▸ PROBLEM DETAILS
Every record below should be repeated exactly, with the pictures left out.

▸ RECORD EXCERPTS
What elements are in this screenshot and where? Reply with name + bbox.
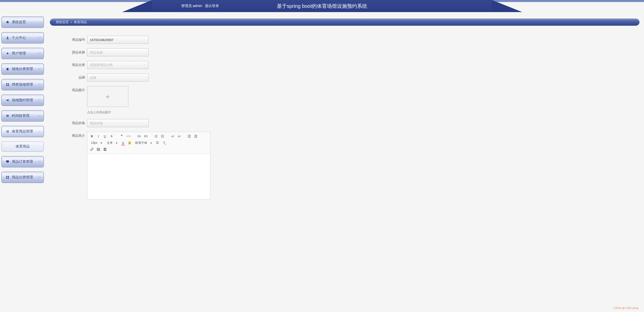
- input-product-name[interactable]: [87, 48, 148, 56]
- breadcrumb-root[interactable]: 系统首页: [56, 20, 69, 24]
- sidebar-item-users[interactable]: 用户管理 ﹀: [2, 48, 44, 59]
- toolbar-italic[interactable]: I: [96, 133, 101, 139]
- label-intro: 商品简介: [50, 132, 87, 140]
- svg-rect-35: [188, 135, 191, 135]
- sidebar-item-sports-goods[interactable]: 体育用品管理 ︿: [2, 126, 44, 137]
- input-product-no[interactable]: [87, 36, 148, 44]
- svg-rect-40: [196, 136, 197, 136]
- svg-rect-2: [7, 68, 9, 70]
- toolbar-save-icon[interactable]: [102, 147, 107, 152]
- input-brand[interactable]: [87, 74, 148, 82]
- sidebar-item-home[interactable]: 系统首页: [2, 17, 44, 28]
- svg-rect-28: [156, 137, 158, 137]
- sidebar-item-timeslot[interactable]: 时间段管理 ﹀: [2, 110, 44, 121]
- dot-icon: [5, 52, 10, 55]
- svg-rect-48: [104, 148, 106, 149]
- chevron-down-icon: ﹀: [38, 98, 41, 102]
- sidebar-item-label: 个人中心: [12, 36, 38, 40]
- sidebar-item-label: 系统首页: [12, 20, 41, 24]
- svg-rect-10: [6, 116, 9, 117]
- svg-rect-37: [189, 136, 191, 137]
- sidebar-item-label: 场地预约管理: [12, 98, 38, 102]
- toolbar-link[interactable]: [89, 147, 94, 152]
- header: 管理员 admin 退出登录 基于spring boot的体育场馆设施预约系统: [0, 0, 644, 12]
- toolbar-font-family[interactable]: 文本◆: [105, 140, 119, 146]
- svg-rect-7: [8, 85, 9, 86]
- image-uploader[interactable]: ＋: [87, 86, 128, 107]
- sidebar-item-profile[interactable]: 个人中心 ﹀: [2, 32, 44, 43]
- editor-body[interactable]: [87, 154, 210, 199]
- svg-rect-17: [6, 160, 9, 162]
- toolbar-bold[interactable]: B: [89, 133, 94, 139]
- toolbar-image[interactable]: [96, 147, 101, 152]
- svg-rect-45: [156, 143, 159, 144]
- svg-rect-49: [104, 150, 106, 151]
- svg-rect-26: [156, 136, 158, 136]
- sidebar-item-venue-category[interactable]: 场地分类管理 ﹀: [2, 63, 44, 75]
- toolbar-subscript[interactable]: x2: [170, 133, 175, 139]
- svg-point-47: [98, 149, 98, 149]
- svg-rect-4: [6, 83, 7, 84]
- sidebar-item-venue-reservation[interactable]: 场地预约管理 ﹀: [2, 95, 44, 106]
- label-product-name: 用品名称: [50, 48, 87, 56]
- input-price[interactable]: [87, 119, 148, 127]
- upload-hint: 点击上传用品图片: [87, 110, 266, 115]
- toolbar-ul[interactable]: [160, 133, 165, 139]
- list-icon: [5, 130, 10, 133]
- svg-rect-8: [6, 115, 9, 115]
- logout-link[interactable]: 退出登录: [205, 4, 219, 8]
- home-icon: [5, 20, 10, 24]
- form: 用品编号 用品名称 用品分类 请选择用品分类 ﹀: [50, 36, 266, 199]
- toolbar-h2[interactable]: H2: [143, 133, 148, 139]
- svg-text:3: 3: [155, 137, 155, 138]
- admin-label[interactable]: 管理员 admin: [181, 4, 202, 8]
- select-category[interactable]: 请选择用品分类 ﹀: [87, 61, 148, 69]
- sidebar-item-ball-venue[interactable]: 球类场地管理 ﹀: [2, 79, 44, 90]
- label-price: 用品价格: [50, 119, 87, 127]
- label-brand: 品牌: [50, 74, 87, 82]
- breadcrumb-current: 体育用品: [74, 20, 87, 24]
- svg-rect-13: [6, 131, 7, 132]
- chevron-down-icon: ﹀: [38, 160, 41, 164]
- chevron-down-icon: ﹀: [38, 52, 41, 55]
- sidebar-item-goods-category[interactable]: 用品分类管理 ﹀: [2, 172, 44, 183]
- toolbar-superscript[interactable]: x2: [177, 133, 182, 139]
- toolbar-indent[interactable]: [193, 133, 198, 139]
- toolbar-font-color[interactable]: A: [121, 140, 126, 146]
- toolbar-code[interactable]: </>: [126, 133, 132, 139]
- toolbar-h1[interactable]: H1: [137, 133, 142, 139]
- toolbar-ol[interactable]: 123: [154, 133, 159, 139]
- sidebar-item-goods-order[interactable]: 用品订单管理 ﹀: [2, 156, 44, 167]
- toolbar-align[interactable]: [155, 140, 160, 146]
- screen-icon: [5, 160, 10, 163]
- svg-point-33: [161, 137, 162, 137]
- toolbar-highlight[interactable]: A: [127, 140, 132, 146]
- chevron-down-icon: ﹀: [38, 67, 41, 71]
- sidebar-subitem-sports-goods[interactable]: 体育用品: [2, 142, 44, 152]
- svg-point-29: [161, 135, 162, 135]
- grid-icon: [5, 176, 10, 179]
- toolbar-quote[interactable]: ❞: [119, 133, 124, 139]
- svg-rect-38: [188, 137, 191, 137]
- clipboard-icon: [5, 67, 10, 71]
- sidebar-item-label: 用户管理: [12, 51, 38, 56]
- svg-rect-14: [7, 131, 9, 132]
- svg-rect-5: [8, 83, 9, 84]
- chevron-down-icon: ﹀: [38, 176, 41, 179]
- toolbar-clear-format[interactable]: Tx: [162, 140, 167, 146]
- svg-rect-12: [7, 130, 9, 131]
- chevron-up-icon: ︿: [38, 130, 41, 133]
- svg-rect-16: [7, 132, 9, 133]
- svg-rect-11: [6, 130, 7, 131]
- toolbar-strike[interactable]: S: [109, 133, 114, 139]
- toolbar-font-default[interactable]: 标准字体◆: [134, 140, 154, 146]
- toolbar-outdent[interactable]: [187, 133, 192, 139]
- toolbar-underline[interactable]: U: [102, 133, 107, 139]
- main-content: 系统首页 > 体育用品 用品编号 用品名称 用品分类: [45, 12, 644, 204]
- svg-rect-20: [8, 176, 9, 177]
- label-product-no: 用品编号: [50, 36, 87, 44]
- svg-point-1: [7, 53, 8, 54]
- svg-rect-46: [97, 148, 100, 150]
- toolbar-font-size[interactable]: 14px◆: [89, 140, 104, 146]
- sidebar-item-label: 球类场地管理: [12, 82, 38, 87]
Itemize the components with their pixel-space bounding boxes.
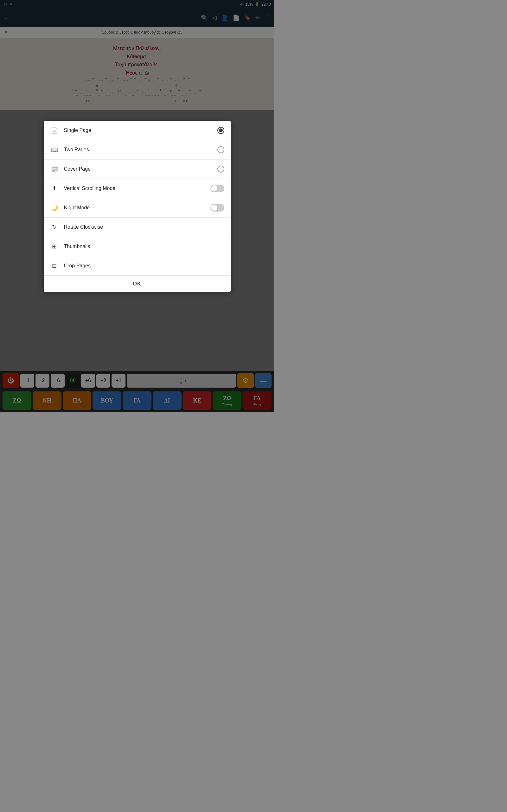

▸ YOUR SOLUTION
What elements are in this screenshot and where? Reply with name + bbox.
- input-product-name[interactable]: [87, 48, 148, 56]
- breadcrumb-root[interactable]: 系统首页: [56, 20, 69, 24]
- sidebar-item-users[interactable]: 用户管理 ﹀: [2, 48, 44, 59]
- toolbar-italic[interactable]: I: [96, 133, 101, 139]
- label-intro: 商品简介: [50, 132, 87, 140]
- svg-rect-35: [188, 135, 191, 135]
- sidebar-item-sports-goods[interactable]: 体育用品管理 ︿: [2, 126, 44, 137]
- input-product-no[interactable]: [87, 36, 148, 44]
- svg-rect-40: [196, 136, 197, 136]
- svg-rect-2: [7, 68, 9, 70]
- toolbar-save-icon[interactable]: [102, 147, 107, 152]
- input-brand[interactable]: [87, 74, 148, 82]
- sidebar-item-home[interactable]: 系统首页: [2, 17, 44, 28]
- svg-rect-28: [156, 137, 158, 137]
- sidebar-item-timeslot[interactable]: 时间段管理 ﹀: [2, 110, 44, 121]
- dot-icon: [5, 52, 10, 55]
- svg-rect-48: [104, 148, 106, 149]
- chevron-down-icon: ﹀: [38, 98, 41, 102]
- sidebar-item-label: 个人中心: [12, 36, 38, 40]
- sidebar-item-label: 系统首页: [12, 20, 41, 24]
- svg-rect-10: [6, 116, 9, 117]
- svg-rect-37: [189, 136, 191, 137]
- sidebar-item-label: 场地预约管理: [12, 98, 38, 102]
- toolbar-link[interactable]: [89, 147, 94, 152]
- header: 管理员 admin 退出登录 基于spring boot的体育场馆设施预约系统: [0, 0, 644, 12]
- toolbar-font-family[interactable]: 文本◆: [105, 140, 119, 146]
- svg-rect-7: [8, 85, 9, 86]
- image-uploader[interactable]: ＋: [87, 86, 128, 107]
- sidebar-item-profile[interactable]: 个人中心 ﹀: [2, 32, 44, 43]
- editor-body[interactable]: [87, 154, 210, 199]
- svg-rect-17: [6, 160, 9, 162]
- toolbar-bold[interactable]: B: [89, 133, 94, 139]
- toolbar-image[interactable]: [96, 147, 101, 152]
- svg-rect-45: [156, 143, 159, 144]
- svg-rect-49: [104, 150, 106, 151]
- svg-rect-26: [156, 136, 158, 136]
- sidebar-item-venue-category[interactable]: 场地分类管理 ﹀: [2, 63, 44, 75]
- toolbar-subscript[interactable]: x2: [170, 133, 175, 139]
- svg-point-47: [98, 149, 98, 149]
- svg-rect-4: [6, 83, 7, 84]
- sidebar-item-venue-reservation[interactable]: 场地预约管理 ﹀: [2, 95, 44, 106]
- label-product-name: 用品名称: [50, 48, 87, 56]
- input-price[interactable]: [87, 119, 148, 127]
- upload-hint: 点击上传用品图片: [87, 110, 266, 115]
- toolbar-ul[interactable]: [160, 133, 165, 139]
- list-icon: [5, 130, 10, 133]
- svg-rect-8: [6, 115, 9, 115]
- logout-link[interactable]: 退出登录: [205, 4, 219, 8]
- home-icon: [5, 20, 10, 24]
- form: 用品编号 用品名称 用品分类 请选择用品分类 ﹀: [50, 36, 266, 199]
- toolbar-h2[interactable]: H2: [143, 133, 148, 139]
- svg-text:3: 3: [155, 137, 155, 138]
- admin-label[interactable]: 管理员 admin: [181, 4, 202, 8]
- select-category[interactable]: 请选择用品分类 ﹀: [87, 61, 148, 69]
- sidebar-item-ball-venue[interactable]: 球类场地管理 ﹀: [2, 79, 44, 90]
- label-price: 用品价格: [50, 119, 87, 127]
- label-brand: 品牌: [50, 74, 87, 82]
- breadcrumb-current: 体育用品: [74, 20, 87, 24]
- svg-rect-13: [6, 131, 7, 132]
- chevron-down-icon: ﹀: [38, 160, 41, 164]
- chevron-down-icon: ﹀: [38, 52, 41, 55]
- sidebar-item-goods-category[interactable]: 用品分类管理 ﹀: [2, 172, 44, 183]
- toolbar-superscript[interactable]: x2: [177, 133, 182, 139]
- toolbar-indent[interactable]: [193, 133, 198, 139]
- toolbar-font-color[interactable]: A: [121, 140, 126, 146]
- toolbar-code[interactable]: </>: [126, 133, 132, 139]
- toolbar-h1[interactable]: H1: [137, 133, 142, 139]
- toolbar-ol[interactable]: 123: [154, 133, 159, 139]
- sidebar-item-goods-order[interactable]: 用品订单管理 ﹀: [2, 156, 44, 167]
- toolbar-align[interactable]: [155, 140, 160, 146]
- screen-icon: [5, 160, 10, 163]
- svg-point-33: [161, 137, 162, 137]
- toolbar-highlight[interactable]: A: [127, 140, 132, 146]
- chevron-down-icon: ﹀: [38, 67, 41, 71]
- sidebar-subitem-sports-goods[interactable]: 体育用品: [2, 142, 44, 152]
- svg-point-29: [161, 135, 162, 135]
- grid-icon: [5, 176, 10, 179]
- toolbar-quote[interactable]: ❞: [119, 133, 124, 139]
- svg-rect-38: [188, 137, 191, 137]
- clipboard-icon: [5, 67, 10, 71]
- sidebar-item-label: 用户管理: [12, 51, 38, 56]
- svg-rect-14: [7, 131, 9, 132]
- svg-rect-5: [8, 83, 9, 84]
- chevron-down-icon: ﹀: [38, 176, 41, 179]
- toolbar-clear-format[interactable]: Tx: [162, 140, 167, 146]
- svg-rect-12: [7, 130, 9, 131]
- chevron-up-icon: ︿: [38, 130, 41, 133]
- svg-rect-16: [7, 132, 9, 133]
- svg-rect-11: [6, 130, 7, 131]
- toolbar-strike[interactable]: S: [109, 133, 114, 139]
- toolbar-font-default[interactable]: 标准字体◆: [134, 140, 154, 146]
- toolbar-outdent[interactable]: [187, 133, 192, 139]
- toolbar-underline[interactable]: U: [102, 133, 107, 139]
- main-content: 系统首页 > 体育用品 用品编号 用品名称 用品分类: [45, 12, 644, 204]
- svg-rect-20: [8, 176, 9, 177]
- label-product-no: 用品编号: [50, 36, 87, 44]
- svg-point-1: [7, 53, 8, 54]
- svg-rect-46: [97, 148, 100, 150]
- toolbar-font-size[interactable]: 14px◆: [89, 140, 104, 146]
- sidebar-item-label: 球类场地管理: [12, 82, 38, 87]
Itemize the components with their pixel-space bounding boxes.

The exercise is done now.